Characteristics of Scale Out Arrays
Positives
- Client/Node latency (North/South) is so low (<1ms) on all-in-one solutions, it is completely negligible. Almost all total latency felt by the client is caused by East/West latency.
- Performance generally scales with nodes- more nodes mean more CPU, RAM, Disk. Many of the architectures have node count limits, but are theoretically can have unlimited nodes.
- Inter-node latency (East/West) can be high, dramatically increasing write latency and random read latency. This is why many architectures (particularly server-virtualization specific ones) leverage some sort of localized read caching to minimize traversal of the inter-node link.
- Since E/W latency can be high, these architectures are fantastic at large sequential read workloads, as the effects of inter-node latency can further be minimized by read-ahead algorithms and caching, effectively parallelizing the workload across nodes.
- These architectures generally don't use specialized hardware designs and leverage low-cost server-style platforms.
- They generally create large pools of storage (mostly file-based) which can require less administration (one 2PB pool vs two thousand 1TB pools)
Negatives
- Scale is generally not exactly linear- much like CPU core scaling, more nodes mean more inter-node coordination which offsets a percentage of the resources of each new node.
- As many of the architectures are software-centric running on COTS hardware, their hardware fault detection/isolation capabilities are nonexistent. The general response to a misbehaving node is to fail the entire node. Failure rates versus specialized hardware is generally higher.
- There is a protection/performance trade-off these architectures have to make- either break your data into pieces with parity/hashes which lower storage capacity requirements but decrease random performance, or make multiple copies of your data which is faster to read/write with less performance overhead, but requires significantly more storage.
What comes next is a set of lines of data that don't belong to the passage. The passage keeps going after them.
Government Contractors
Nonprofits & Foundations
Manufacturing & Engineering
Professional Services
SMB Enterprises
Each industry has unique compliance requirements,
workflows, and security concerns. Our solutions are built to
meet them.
Think RAID5/6 vs RAID10.
- To create those simple to manage pools on the front-end, there is a lot of engineering magic going on in the back-end. This complex back-end can make performance and other troubleshooting much more difficult.
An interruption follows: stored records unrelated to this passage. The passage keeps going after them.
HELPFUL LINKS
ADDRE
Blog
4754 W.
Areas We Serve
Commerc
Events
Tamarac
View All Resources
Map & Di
- While the storage may scale-out, some apps can't properly take advantage of all the nodes for access which can lead to hot nodes.
Failure Domains
- Almost all failures in a scale out system are handled at the node level- any issue with a node, and the entire node is marked as bad.
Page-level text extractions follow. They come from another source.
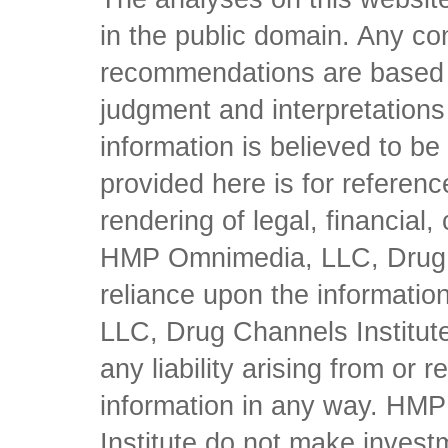
in the public domain. Any con
recommendations are based 
judgment and interpretations 
information is believed to be 
provided here is for referen
rendering of legal, financial
HMP Omnimedia, LLC, Drug Ch
reliance upon the informati
LLC, Drug Channels Institute
any liability arising from or 
information in any way. HM
Institute do not make inves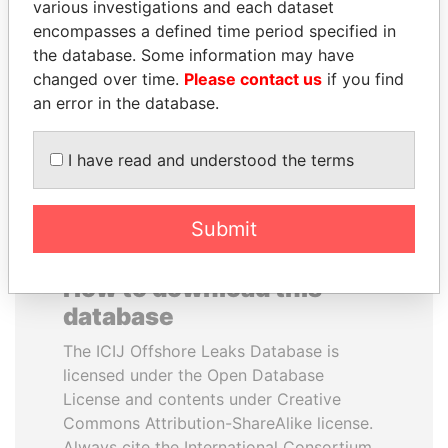
various investigations and each dataset
encompasses a defined time period specified in
PORFIRIO LOBO
MARTIN RUSHWAYA
the database. Some information may have
Former President
Presidential adviser
changed over time.
Please contact us
if you find
an error in the database.
EXPLORE ALL
I have read and understood the terms
Submit
How to download this
database
The ICIJ Offshore Leaks Database is
licensed under the Open Database
License and contents under Creative
Commons Attribution-ShareAlike license.
Always cite the International Consortium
- Some Architectures like SimpliVity and Isilon also do local RAID on the nodes and can handle an individual disk failure without failing the entire node.
Some Examples
- Scale Out Hardware- EMC Isilon, Dell Equallogic, HP StoreVirtual 4000
- Scale Out Software- VMware VSAN, IBM SONAS, HP StoreVirtual VSA, EMC ScaleIO, VMware Virsto
- All-In-One- SimpliVity, Nutanix
DAS (Direct Attached Storage) is Fast!
This is a common argument I'm hearing lately for these architectures, especially the software or all-in-one versions that run co-located on the same hardware as virtual machines. While technically correct (DAS can be incredibly fast- look at performance numbers on PCIe Flash like XtremSF), these solutions aren't DAS. There is a layer of abstraction (the software architecture we're discussing above) that provides tons of value, but also adds latency. If you don't care about the protection of the data (Non-persistent VDI, data warehouses, etc.), running on DAS is a great idea- if you run directly on the storage (DAS!) without any of this in between. Mark Twomey goes more into detail on his blog.